Director Meg Smaker finds a new look at the legacy of 9/11 and Guantanamo Bay by going inside a rehab center for former jihadists, extremists and detainees and following four men who try to examine their own personal journeys before they can be released back into a new, unfamiliar world.
“Living“
In 1952, Akira Kurosawa created a searing critique of Japanese bureaucracy with “Ikiru,” a story of a government worker in postwar Tokyo who scrambles to make something lasting for others when he discovers he has been diagnosed with a terminal illness. With “Living,” director Oliver Hermanus and actor Bill Nighy transfer that story to postwar London as a veteran bureaucrat races against his own mortality to free a modest building project from red tape.
“Meet Me in the Bathroom”
Lizzy Goodman’s book “Meet Me in the Bathroom” is an oral history of New York City rock bands like The Strokes, Interpol, The Yeah Yeah Yeahs, LCD Soundsystem and The White Stripes in the early 2000s that has become gospel for music lovers and one of the definitive documents of the pre-9/11, post-Napster era in rock. The documentary based on the book and playing in the Midnight section is directed by Dylan Southern and Will Lovelace and should be catnip for any fan of the book or the bands.
“Resurrection”
Though Rebecca Hall made waves with “Passing” at last year’s festival behind the camera, “Resurrection” places her in a thriller alongside Tim Roth as a woman forced to confront a man from her past seemingly following her everywhere. Andrew Semans’ film promises a blend of horror and drama.
“Sharp Stick”
With “Girls” finished, Lena Dunham returns to filmmaking with a drama starring Kristine Froseth, Jon Bernthal and Jennifer Jason Leigh about a woman in her mid-20s living in an apartment with her influencer sister and cynical mother. Desperate for intimacy, she begins a wild affair with the father of a learning disabled boy she takes care of, beginning a journey into sexuality and power.
“Watcher”
First-time director Chloe Okuno has earned buzz for her Hitchcockian thriller about a married woman who moves to Bucharest with her husband, who leaves her alone often for his new job. But as news reports reveal that there’s a serial killer on the loose, she begins to get the feeling she’s being watched…

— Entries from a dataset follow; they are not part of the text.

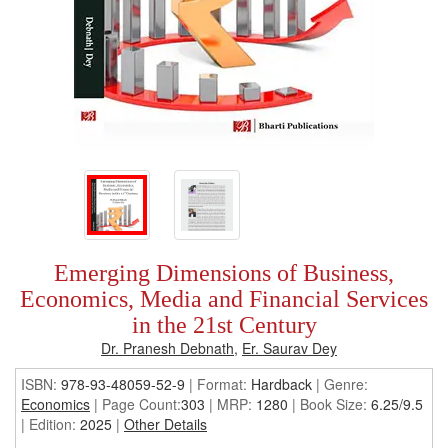
Emerging Dimensions of Business,
Economics, Media and Financial Services
in the 21st Century
Dr. Pranesh Debnath
,
Er. Saurav Dey
ISBN:
978-93-48059-52-9
| Format:
Hardback
|
Genre:
Economics
| Page Count:
303
| MRP:
1280
| Book Size:
6.25/9.5
| Edition:
2025
|
Other Details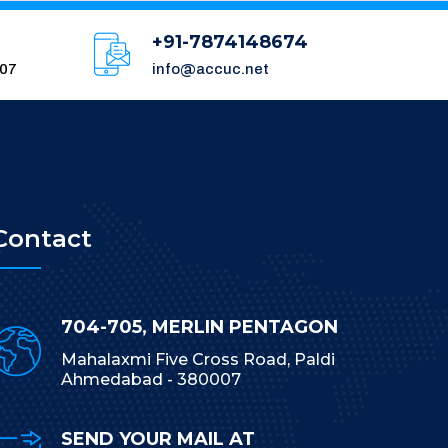
+91-7874148674
007
info@accuc.net
Contact
704-705, MERLIN PENTAGON
Mahalaxmi Five Cross Road, Paldi
Ahmedabad - 380007
SEND YOUR MAIL AT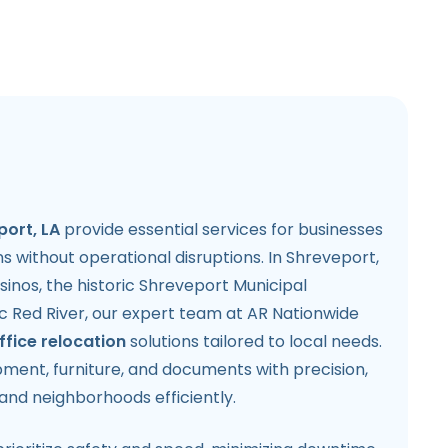
port, LA
provide essential services for businesses
s without operational disruptions. In Shreveport,
casinos, the historic Shreveport Municipal
c Red River, our expert team at AR Nationwide
ffice relocation
solutions tailored to local needs.
ment, furniture, and documents with precision,
and neighborhoods efficiently.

“We Met in Virtual Reality”
Director Joe Hunting spent his time during the pandemic filming a vérité documentary about romance, sexuality and their intersection with technology, but he did so by filming entirely within a VR universe. “We Met in Virtual Reality” is playing in the World Cinema Documentary Competition and aims to elevate the form of the documentary with its colorful and experimental visuals.